▶ [Source material]
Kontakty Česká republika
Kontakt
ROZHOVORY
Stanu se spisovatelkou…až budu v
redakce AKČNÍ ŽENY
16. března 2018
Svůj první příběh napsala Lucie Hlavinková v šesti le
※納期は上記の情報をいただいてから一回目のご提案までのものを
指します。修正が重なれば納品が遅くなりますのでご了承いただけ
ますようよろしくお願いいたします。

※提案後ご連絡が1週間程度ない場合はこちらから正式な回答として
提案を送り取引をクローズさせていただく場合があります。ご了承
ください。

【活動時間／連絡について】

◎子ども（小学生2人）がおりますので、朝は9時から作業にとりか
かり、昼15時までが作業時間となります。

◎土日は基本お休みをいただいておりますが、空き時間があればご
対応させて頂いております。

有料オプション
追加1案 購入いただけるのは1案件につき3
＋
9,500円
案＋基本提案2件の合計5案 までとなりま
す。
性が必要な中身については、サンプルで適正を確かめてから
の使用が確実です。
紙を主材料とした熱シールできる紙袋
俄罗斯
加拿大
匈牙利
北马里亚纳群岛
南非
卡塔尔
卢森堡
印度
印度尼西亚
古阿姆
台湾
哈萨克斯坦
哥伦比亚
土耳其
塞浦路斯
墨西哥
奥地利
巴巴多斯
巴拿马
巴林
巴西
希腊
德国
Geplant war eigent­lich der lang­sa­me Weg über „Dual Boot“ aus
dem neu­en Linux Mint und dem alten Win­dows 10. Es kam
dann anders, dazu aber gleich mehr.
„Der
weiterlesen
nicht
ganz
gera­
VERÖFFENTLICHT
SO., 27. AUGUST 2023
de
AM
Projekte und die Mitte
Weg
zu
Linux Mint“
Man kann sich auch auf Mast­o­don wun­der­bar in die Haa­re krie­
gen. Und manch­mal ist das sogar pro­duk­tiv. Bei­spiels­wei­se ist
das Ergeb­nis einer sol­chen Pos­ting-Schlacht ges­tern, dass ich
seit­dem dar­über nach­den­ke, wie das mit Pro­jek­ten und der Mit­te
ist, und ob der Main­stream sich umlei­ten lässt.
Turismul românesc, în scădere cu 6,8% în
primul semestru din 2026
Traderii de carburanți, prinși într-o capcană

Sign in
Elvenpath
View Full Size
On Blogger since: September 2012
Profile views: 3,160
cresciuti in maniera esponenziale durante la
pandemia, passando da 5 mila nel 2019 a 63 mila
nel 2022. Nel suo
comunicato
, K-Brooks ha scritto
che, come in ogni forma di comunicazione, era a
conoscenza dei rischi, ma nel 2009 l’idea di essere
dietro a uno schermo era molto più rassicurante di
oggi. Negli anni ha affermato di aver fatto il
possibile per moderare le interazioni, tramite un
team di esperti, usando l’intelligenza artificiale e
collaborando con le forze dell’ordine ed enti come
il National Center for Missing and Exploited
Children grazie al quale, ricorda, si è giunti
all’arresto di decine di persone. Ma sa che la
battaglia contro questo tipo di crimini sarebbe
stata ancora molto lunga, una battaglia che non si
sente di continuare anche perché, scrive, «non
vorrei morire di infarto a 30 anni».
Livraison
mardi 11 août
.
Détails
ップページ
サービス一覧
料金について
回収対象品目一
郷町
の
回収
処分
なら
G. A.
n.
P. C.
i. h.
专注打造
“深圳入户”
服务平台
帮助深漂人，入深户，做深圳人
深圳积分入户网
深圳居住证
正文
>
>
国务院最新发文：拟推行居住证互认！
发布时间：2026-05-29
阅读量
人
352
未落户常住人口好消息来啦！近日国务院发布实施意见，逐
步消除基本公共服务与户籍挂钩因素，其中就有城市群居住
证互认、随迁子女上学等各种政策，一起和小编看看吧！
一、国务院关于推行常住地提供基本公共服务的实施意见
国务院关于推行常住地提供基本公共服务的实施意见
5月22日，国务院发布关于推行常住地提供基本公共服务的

▶ [To do]
Your task is to return all of the material exactly.

▶ [Your solution]
Kontakty Česká republika
Kontakt
ROZHOVORY
Stanu se spisovatelkou…až budu v
redakce AKČNÍ ŽENY
16. března 2018
Svůj první příběh napsala Lucie Hlavinková v šesti le
※納期は上記の情報をいただいてから一回目のご提案までのものを
指します。修正が重なれば納品が遅くなりますのでご了承いただけ
ますようよろしくお願いいたします。

※提案後ご連絡が1週間程度ない場合はこちらから正式な回答として
提案を送り取引をクローズさせていただく場合があります。ご了承
ください。

【活動時間／連絡について】

◎子ども（小学生2人）がおりますので、朝は9時から作業にとりか
かり、昼15時までが作業時間となります。

◎土日は基本お休みをいただいておりますが、空き時間があればご
対応させて頂いております。

有料オプション
追加1案 購入いただけるのは1案件につき3
＋
9,500円
案＋基本提案2件の合計5案 までとなりま
す。
性が必要な中身については、サンプルで適正を確かめてから
の使用が確実です。
紙を主材料とした熱シールできる紙袋
俄罗斯
加拿大
匈牙利
北马里亚纳群岛
南非
卡塔尔
卢森堡
印度
印度尼西亚
古阿姆
台湾
哈萨克斯坦
哥伦比亚
土耳其
塞浦路斯
墨西哥
奥地利
巴巴多斯
巴拿马
巴林
巴西
希腊
德国
Geplant war eigent­lich der lang­sa­me Weg über „Dual Boot“ aus
dem neu­en Linux Mint und dem alten Win­dows 10. Es kam
dann anders, dazu aber gleich mehr.
„Der
weiterlesen
nicht
ganz
gera­
VERÖFFENTLICHT
SO., 27. AUGUST 2023
de
AM
Projekte und die Mitte
Weg
zu
Linux Mint“
Man kann sich auch auf Mast­o­don wun­der­bar in die Haa­re krie­
gen. Und manch­mal ist das sogar pro­duk­tiv. Bei­spiels­wei­se ist
das Ergeb­nis einer sol­chen Pos­ting-Schlacht ges­tern, dass ich
seit­dem dar­über nach­den­ke, wie das mit Pro­jek­ten und der Mit­te
ist, und ob der Main­stream sich umlei­ten lässt.
Turismul românesc, în scădere cu 6,8% în
primul semestru din 2026
Traderii de carburanți, prinși într-o capcană

Sign in
Elvenpath
View Full Size
On Blogger since: September 2012
Profile views: 3,160
cresciuti in maniera esponenziale durante la
pandemia, passando da 5 mila nel 2019 a 63 mila
nel 2022. Nel suo
comunicato
, K-Brooks ha scritto
che, come in ogni forma di comunicazione, era a
conoscenza dei rischi, ma nel 2009 l’idea di essere
dietro a uno schermo era molto più rassicurante di
oggi. Negli anni ha affermato di aver fatto il
possibile per moderare le interazioni, tramite un
team di esperti, usando l’intelligenza artificiale e
collaborando con le forze dell’ordine ed enti come
il National Center for Missing and Exploited
Children grazie al quale, ricorda, si è giunti
all’arresto di decine di persone. Ma sa che la
battaglia contro questo tipo di crimini sarebbe
stata ancora molto lunga, una battaglia che non si
sente di continuare anche perché, scrive, «non
vorrei morire di infarto a 30 anni».
Livraison
mardi 11 août
.
Détails
ップページ
サービス一覧
料金について
回収対象品目一
郷町
の
回収
処分
なら
G. A.
n.
P. C.
i. h.
专注打造
“深圳入户”
服务平台
帮助深漂人，入深户，做深圳人
深圳积分入户网
深圳居住证
正文
>
>
国务院最新发文：拟推行居住证互认！
发布时间：2026-05-29
阅读量
人
352
未落户常住人口好消息来啦！近日国务院发布实施意见，逐
步消除基本公共服务与户籍挂钩因素，其中就有城市群居住
证互认、随迁子女上学等各种政策，一起和小编看看吧！
一、国务院关于推行常住地提供基本公共服务的实施意见
国务院关于推行常住地提供基本公共服务的实施意见
5月22日，国务院发布关于推行常住地提供基本公共服务的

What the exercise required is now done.